#### RECORDED DATA
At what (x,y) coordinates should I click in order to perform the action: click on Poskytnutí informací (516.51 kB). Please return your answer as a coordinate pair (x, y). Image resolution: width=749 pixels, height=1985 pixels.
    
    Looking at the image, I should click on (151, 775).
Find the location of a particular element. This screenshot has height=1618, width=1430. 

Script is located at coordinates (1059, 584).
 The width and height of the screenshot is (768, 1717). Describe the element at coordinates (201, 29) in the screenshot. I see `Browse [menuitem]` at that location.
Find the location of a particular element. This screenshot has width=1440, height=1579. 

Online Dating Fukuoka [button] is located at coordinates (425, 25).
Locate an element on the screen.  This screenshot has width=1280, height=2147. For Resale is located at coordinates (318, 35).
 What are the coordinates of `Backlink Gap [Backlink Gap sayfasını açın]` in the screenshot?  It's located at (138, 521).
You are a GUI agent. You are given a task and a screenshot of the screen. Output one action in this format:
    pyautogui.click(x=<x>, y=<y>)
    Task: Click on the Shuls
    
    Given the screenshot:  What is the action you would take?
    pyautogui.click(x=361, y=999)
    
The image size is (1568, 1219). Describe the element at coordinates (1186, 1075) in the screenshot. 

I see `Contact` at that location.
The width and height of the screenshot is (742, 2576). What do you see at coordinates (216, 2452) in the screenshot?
########
▸ **ASSIGNMENT**: Return each entry above exactly, leaving none out.

▸ **ANSWER TO THE EXERCISE**:
At what (x,y) coordinates should I click in order to perform the action: click on Poskytnutí informací (516.51 kB). Please return your answer as a coordinate pair (x, y). Image resolution: width=749 pixels, height=1985 pixels.
    
    Looking at the image, I should click on (151, 775).
Find the location of a particular element. This screenshot has height=1618, width=1430. 

Script is located at coordinates (1059, 584).
 The width and height of the screenshot is (768, 1717). Describe the element at coordinates (201, 29) in the screenshot. I see `Browse [menuitem]` at that location.
Find the location of a particular element. This screenshot has width=1440, height=1579. 

Online Dating Fukuoka [button] is located at coordinates (425, 25).
Locate an element on the screen.  This screenshot has width=1280, height=2147. For Resale is located at coordinates (318, 35).
 What are the coordinates of `Backlink Gap [Backlink Gap sayfasını açın]` in the screenshot?  It's located at (138, 521).
You are a GUI agent. You are given a task and a screenshot of the screen. Output one action in this format:
    pyautogui.click(x=<x>, y=<y>)
    Task: Click on the Shuls
    
    Given the screenshot:  What is the action you would take?
    pyautogui.click(x=361, y=999)
    
The image size is (1568, 1219). Describe the element at coordinates (1186, 1075) in the screenshot. 

I see `Contact` at that location.
The width and height of the screenshot is (742, 2576). What do you see at coordinates (216, 2452) in the screenshot?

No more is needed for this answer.